# What you are asked to do:
In the data below, how many lines contain the string "Karo"? Give only the number.

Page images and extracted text
[Start of Attachment]

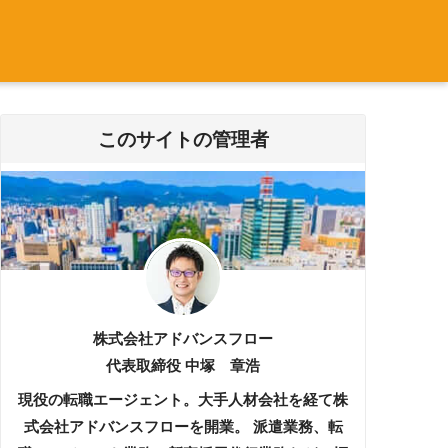
このサイトの管理者
株式会社アドバンスフロー
代表取締役 中塚 章浩
現役の転職エージェント。大手人材会社を経て株
式会社アドバンスフローを開業。 派遣業務、転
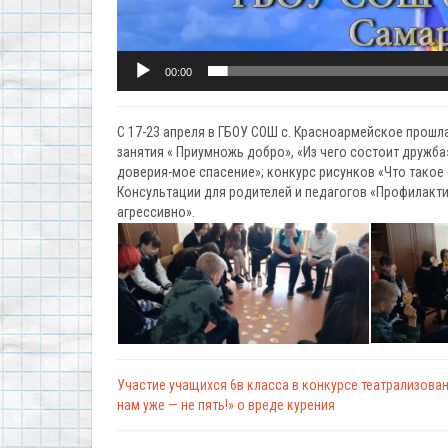
00:00
С 17-23 апреля в ГБОУ СОШ с. Красноармейское прошл
занятия « Приумножь добро», «Из чего состоит дружба»
доверия-мое спасение»; конкурс рисунков «Что такое 
Консультации для родителей и педагогов «Профилактик
агрессивно».
Участие учащихся 6в класса в конкурсе театрализова
нам уже — не пять!» о вреде курения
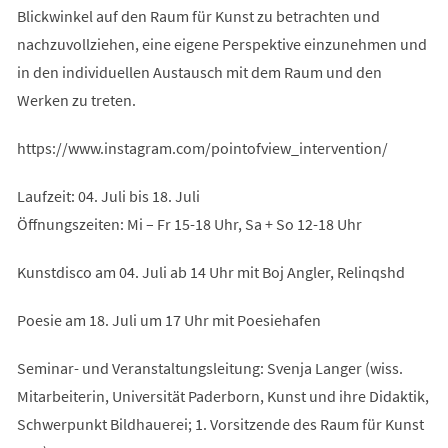
Blickwinkel auf den Raum für Kunst zu betrachten und
nachzuvollziehen, eine eigene Perspektive einzunehmen und
in den individuellen Austausch mit dem Raum und den
Werken zu treten.
https://www.instagram.com/pointofview_intervention/
Laufzeit: 04. Juli bis 18. Juli
Öffnungszeiten: Mi – Fr 15-18 Uhr, Sa + So 12-18 Uhr
Kunstdisco am 04. Juli ab 14 Uhr mit Boj Angler, Relinqshd
Poesie am 18. Juli um 17 Uhr mit Poesiehafen
Seminar- und Veranstaltungsleitung: Svenja Langer (wiss.
Mitarbeiterin, Universität Paderborn, Kunst und ihre Didaktik,
Schwerpunkt Bildhauerei; 1. Vorsitzende des Raum für Kunst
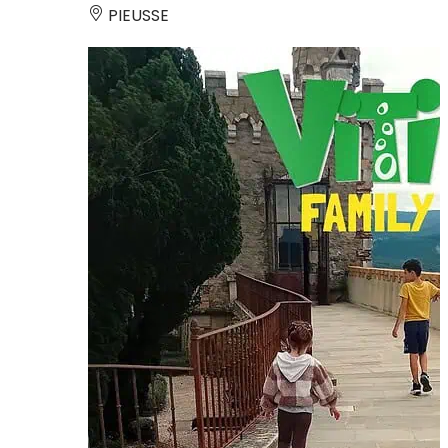
PIEUSSE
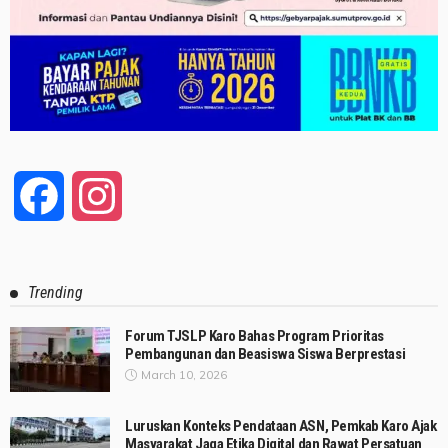
Facebook
Instagram
Trending
Forum TJSLP Karo Bahas Program Prioritas
Pembangunan dan Beasiswa Siswa Berprestasi
March 10, 2026
Luruskan Konteks Pendataan ASN, Pemkab Karo Ajak
Masyarakat Jaga Etika Digital dan Rawat Persatuan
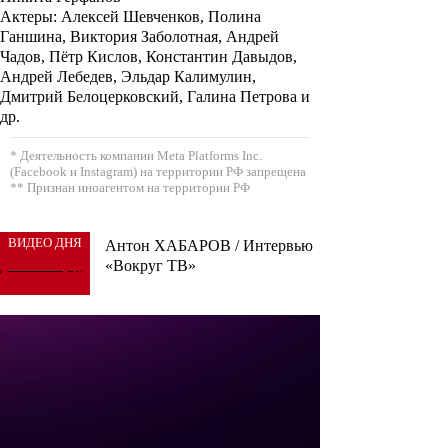
Актеры
: Алексей Шевченков, Полина
Ганшина, Виктория Заболотная, Андрей
Чадов, Пётр Кислов, Константин Давыдов,
Андрей Лебедев, Эльдар Калимулин,
Дмитрий Белоцерковский, Галина Петрова и
др.
* Деятельность компании Meta Platforms Inc.
(Facebook и Instagram) на территории РФ запрещена
** Признан иноагентом на территории РФ
ВИДЕО ДНЯ
Антон ХАБАРОВ / Интервью
«Вокруг ТВ»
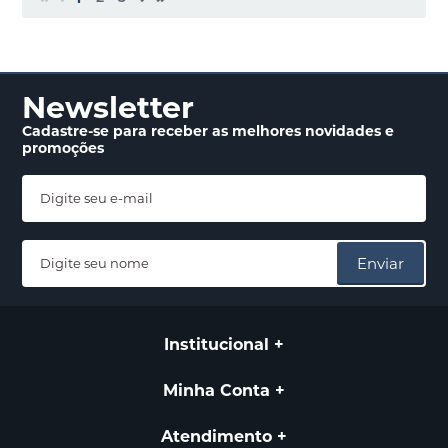
Newsletter
Cadastre-se para receber
as melhores novidades
e
promoções
Enviar
Institucional
Minha Conta
Atendimento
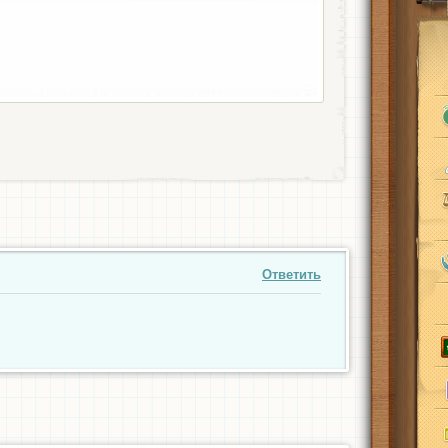
Ответить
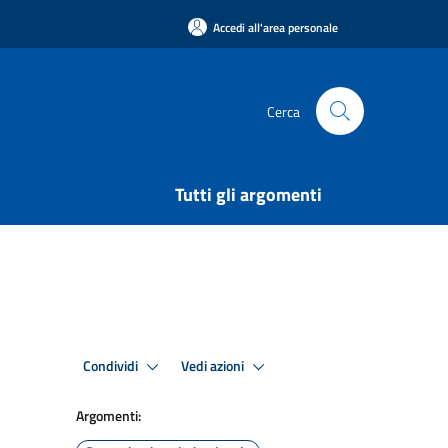
Accedi all'area personale
Cerca
Tutti gli argomenti
Condividi
Vedi azioni
Argomenti:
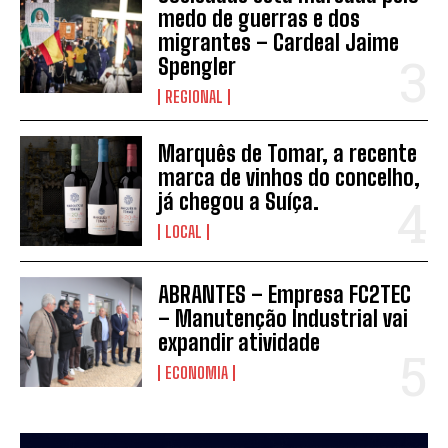
medo de guerras e dos
migrantes – Cardeal Jaime
Spengler
REGIONAL
INSCREVER
Marquês de Tomar, a recente
marca de vinhos do concelho,
já chegou a Suíça.
LOCAL
ABRANTES – Empresa FC2TEC
– Manutenção Industrial vai
expandir atividade
ECONOMIA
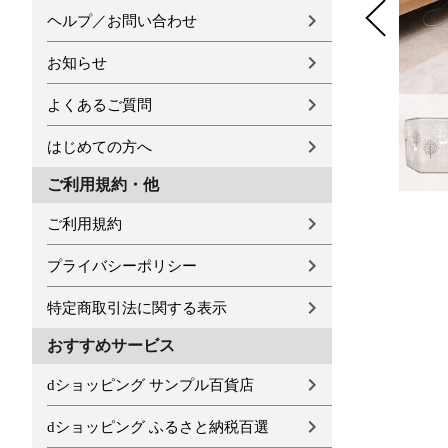
ヘルプ／お問い合わせ
お知らせ
よくあるご質問
はじめての方へ
ご利用規約・他
ご利用規約
プライバシーポリシー
特定商取引法に関する表示
おすすめサービス
dショッピング サンプル百貨店
dショッピング ふるさと納税百選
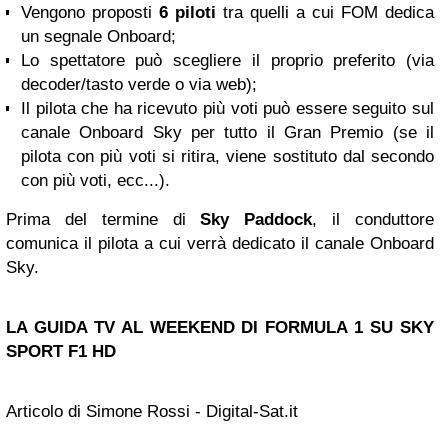
Vengono proposti
6 piloti
tra quelli a cui FOM dedica
un segnale Onboard;
Lo spettatore può scegliere il proprio preferito (via
decoder/tasto verde o via web);
Il pilota che ha ricevuto più voti può essere seguito sul
canale Onboard Sky per tutto il Gran Premio (se il
pilota con più voti si ritira, viene sostituto dal secondo
con più voti, ecc...).
Prima del termine di
Sky Paddock
, il conduttore
comunica il pilota a cui verrà dedicato il canale Onboard
Sky.
LA
GUIDA TV
AL WEEKEND
DI FORMULA 1 SU SKY
SPORT F1 HD
Articolo di Simone Rossi - Digital-Sat.it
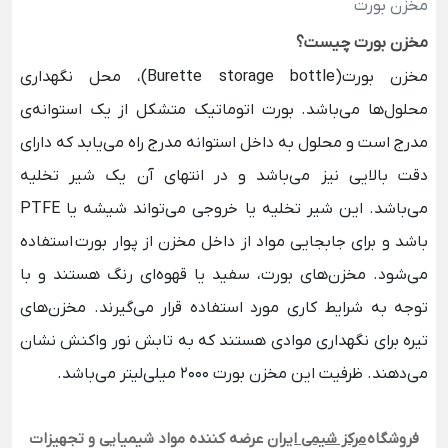
مخزن بورت
مخزن بورت چیست؟
مخزن بورت(
Burette storage bottle)، محل نگهداری
محلول‌ها می‌باشد. بورت اتوماتیک متشکل از یک استوانه‌ی
مدرج است و محلول به داخل استوانه مدرج راه می‌یابد که دارای
دقت بالایی نیز می‌باشد و در انتهای آن یک شیر تخلیه
می‌باشد. این شیر تخلیه یا خروجی می‌تواند شیشه یا PTFE
باشد و برای جابجایی مواد از داخل مخزن از
پوار بورت
استفاده
می‌شود. مخزن‌های بورت، سفید یا قهوه‌ای رنگ هستند و با
توجه به شرایط کاری مورد استفاده قرار می‌گیرند. مخزن‌های
تیره برای نگهداری موادی هستند که به تابش نور واکنش نشان
می‌دهند. ظرفیت این مخزن بورت 2000 میلی‌لیتر می‌باشد.
فروشگاه
مرکز شیمی ایران
عرضه کننده مواد شیمیایی و تجهیزات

[End of Attachment]

# Exercise response:
2